LONDON: A prominent Welsh singer who has appeared at pro-Palestine events in the UK has been visited by police after her family faced online threats, The Independent reported on Tuesday.
Charlotte Church has taken part in major campaigns calling for a ceasefire in Gaza, including a Sing for Palestine fundraising event late last month.
The 38-year-old has denied accusations of antisemitism for leading a rendition of a song based on the slogan “From the River to the Sea,” saying in a statement: “I hold the Jewish people in my life very dearly, and have always kept great reverence for Judaism and Jewish culture, since travelling around Israel and Palestine as a teenager.”
After appearing at a protest in London last Saturday, Church said her family had been threatened “by some pretty scary people.” The online hate had led to police involvement to safeguard the singer and her family.
The Campaign Against Antisemitism, a British-based NGO, has led the antisemitism allegations against Church, and has called on the Charity Commission to investigate her activities.
She said the campaign has resulted in her receiving “imaginative and violent hate,” and being labeled a “traitor.”
In a statement on her website, Church said: “The threats to my safety have resulted in the police coming round to check in on us.
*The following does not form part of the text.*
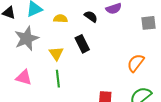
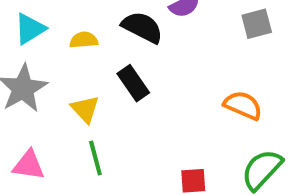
black semicircle: (91, 16) -> (142, 27), size x1.5
orange semicircle: (136, 63) -> (243, 105), turned 84

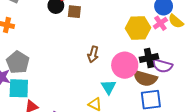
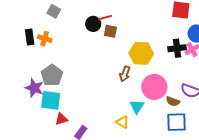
yellow hexagon: (138, 28) -> (141, 53), moved
black cross: (149, 58) -> (177, 48), moved
brown semicircle: (145, 78) -> (173, 101), size x0.6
My safety and the safety of my family has been threatened by some pretty scary people, emboldened by the rhetoric of frontline politicians, as well as cravenly irresponsible coverage by liberal legacy media outlets.”
She added that her rendition of “From the River to the Sea” aimed to raise money for a new ambulance for Al-Awda hospital in Gaza.
Church denied that the slogan “is in any way a call for the ethnic cleansing or genocide of Israelis.”
She said: “A call for one group’s liberation does not imply another’s destruction, and those suggesting that it does, when it is in fact that first group who are currently being murdered in their thousands, are leveraging a grotesque irony.
“I will not have my rhetoric around resistance and solidarity redefined by those who most violently oppose my democratic engagement.”